▶ **HOW TO COMPLETE THIS TASK**: Because the pictures are not wanted, reproduce the rest of the records below exactly as they stand.
--- EXERCISE DATA Enclosed Below ---
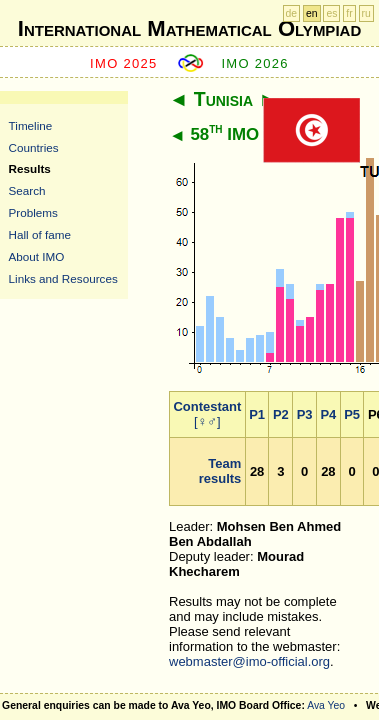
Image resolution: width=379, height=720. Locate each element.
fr (349, 13)
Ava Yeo (326, 705)
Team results (220, 471)
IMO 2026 (255, 63)
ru (366, 13)
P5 (352, 414)
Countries (34, 147)
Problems (33, 212)
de (292, 13)
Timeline (31, 125)
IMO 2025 (124, 63)
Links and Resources (63, 278)
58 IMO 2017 (245, 134)
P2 (281, 414)
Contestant (207, 406)
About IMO (37, 256)
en (312, 13)
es (331, 13)
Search (27, 190)
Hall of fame (40, 234)
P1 (257, 414)
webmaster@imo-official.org (249, 661)
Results (30, 168)
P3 (305, 414)
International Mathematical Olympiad (189, 28)
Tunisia (223, 99)
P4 (328, 414)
--- End of Enclosed EXERCISE DATA ---
▶ **RESPONSE BELOW**:
Image resolution: width=379, height=720. Locate each element.
fr (349, 13)
Ava Yeo (326, 705)
Team results (220, 471)
IMO 2026 (255, 63)
ru (366, 13)
P5 (352, 414)
Countries (34, 147)
Problems (33, 212)
de (292, 13)
Timeline (31, 125)
IMO 2025 (124, 63)
Links and Resources (63, 278)
58 IMO 2017 (245, 134)
P2 (281, 414)
Contestant (207, 406)
About IMO (37, 256)
en (312, 13)
es (331, 13)
Search (27, 190)
Hall of fame (40, 234)
P1 (257, 414)
webmaster@imo-official.org (249, 661)
Results (30, 168)
P3 (305, 414)
International Mathematical Olympiad (189, 28)
Tunisia (223, 99)
P4 (328, 414)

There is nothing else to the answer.